● Task statement:
The material below should be copied line for line, please, with pictures omitted.

==========

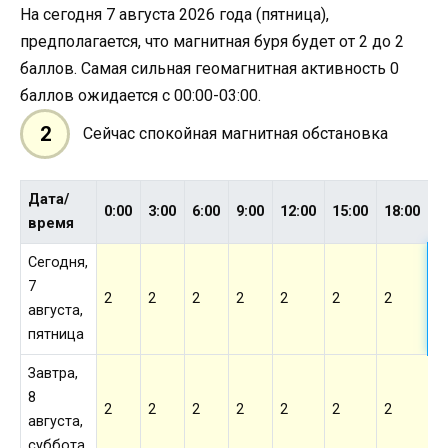
На сегодня 7 августа 2026 года (пятница),
предполагается, что магнитная буря будет от 2 до 2
баллов. Самая сильная геомагнитная активность 0
баллов ожидается с 00:00-03:00.
2
Сейчас спокойная магнитная обстановка
Дата/
2
0:00
3:00
6:00
9:00
12:00
15:00
18:00
время
Сегодня,
7
2
2
2
2
2
2
2
2
августа,
пятница
Завтра,
8
2
2
2
2
2
2
2
2
августа,
суббота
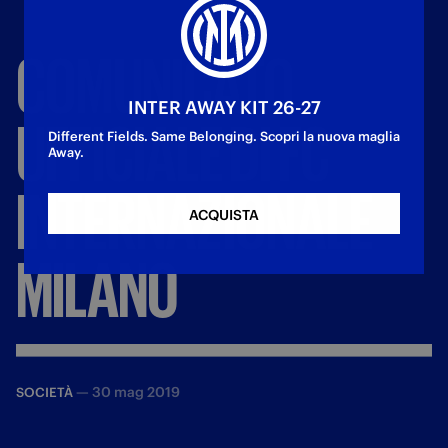
COMUNICATO
INTER AWAY KIT 26-27
UFFICIALE
DI
FC
Different Fields. Same Belonging. Scopri la nuova maglia
Away.
INTERNAZIONALE
ACQUISTA
MILANO
—
30 mag 2019
SOCIETÀ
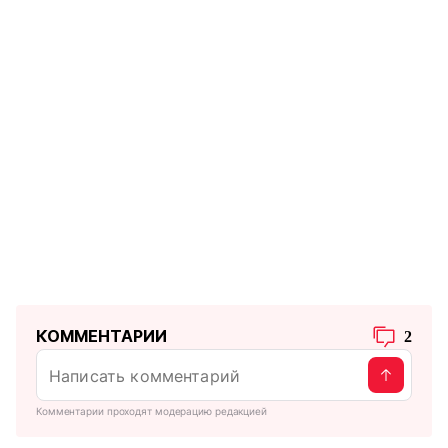
КОММЕНТАРИИ
2
Комментарии проходят модерацию редакцией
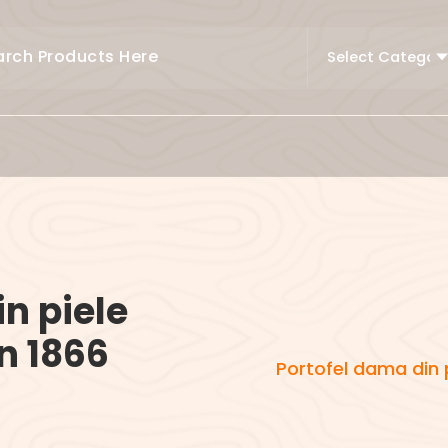
n piele
n 1866
Portofel dama din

==========

● Reply to the task:
На сегодня 7 августа 2026 года (пятница),
предполагается, что магнитная буря будет от 2 до 2
баллов. Самая сильная геомагнитная активность 0
баллов ожидается с 00:00-03:00.
2
Сейчас спокойная магнитная обстановка
Дата/
2
0:00
3:00
6:00
9:00
12:00
15:00
18:00
время
Сегодня,
7
2
2
2
2
2
2
2
2
августа,
пятница
Завтра,
8
2
2
2
2
2
2
2
2
августа,
суббота
COMUNICATO
INTER AWAY KIT 26-27
UFFICIALE
DI
FC
Different Fields. Same Belonging. Scopri la nuova maglia
Away.
INTERNAZIONALE
ACQUISTA
MILANO
—
30 mag 2019
SOCIETÀ
КОММЕНТАРИИ
2
Комментарии проходят модерацию редакцией
n piele
n 1866
Portofel dama din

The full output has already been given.